Closed ntomita closed 5 years ago
I did follow-up experiments and observed that the model actually consume less memory in inference (vs resnet18), but more in training setting. I supposed this is the characteristics of the architecture that involves many 1x1 convolutions, which eventually generates a longer gradient graph as opposed to its compact parameter size. I'm going to close this as it's not related to the implementation.
[FYI: Table. memory consumption in mb of mfnet and resnet18 with different size of batch. Rows: architecture, Columns: batch size of 1,2,4,8,16,32,64,128]
Inference: [611.0, 615.0, 621.0, 627.0, 647.0, 665.0, 735.0, 815.0] [663.0, 663.0, 667.0, 695.0, 697.0, 755.0, 871.0, 1089.0] Train: [685.0, 757.0, 877.0, 1167.0, 1689.0, 2629.0, 4483.0, 8175.0] [679.0, 715.0, 761.0, 867.0, 1011.0, 1445.0, 2133.0, 3541.0]
I've noticed the higher memory usage of MFNet compared to that of ResNet in image processing.
Settings: Framework: pytorch resnet model: resnet18 from torchvision mfnet model: modification of /network/mfnet_3d.py for 2d processing input size: 128x3x224x224 with enabled gradients computation.

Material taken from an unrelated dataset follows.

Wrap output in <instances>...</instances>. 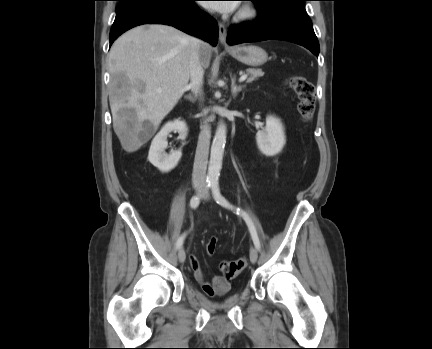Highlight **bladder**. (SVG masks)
Returning <instances> with one entry per match:
<instances>
[{"instance_id":"bladder-1","label":"bladder","mask_w":432,"mask_h":349,"mask_svg":"<svg viewBox=\"0 0 432 349\" xmlns=\"http://www.w3.org/2000/svg\"><path fill=\"white\" fill-rule=\"evenodd\" d=\"M199 297L201 300H203L205 303H207L208 305H211L215 308H220L222 307V305L229 301L232 300L236 297V294L230 293V292H226L223 296H221L220 298H218L216 301H214L212 298L207 297L206 295H204L202 292H199Z\"/></svg>"}]
</instances>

Results: GPU memory consumption observed: 8GB for mfnet vs 3.4GB for resnet
The number of params matches to the paper for each model, but the actual memory consumption of mfnet doesn't reflect the reduced FLOPS. Have you observed the same behaviour, or could this be caused by the 2d conversion of the model? I'm confident that the modifications I made follows the description of 2D architecture on Table2 and it shouldn't be tricky. Any idea? (By the way I still appreciate if you could release an official 2D version of MFNet, even though that's not the main point of your work.)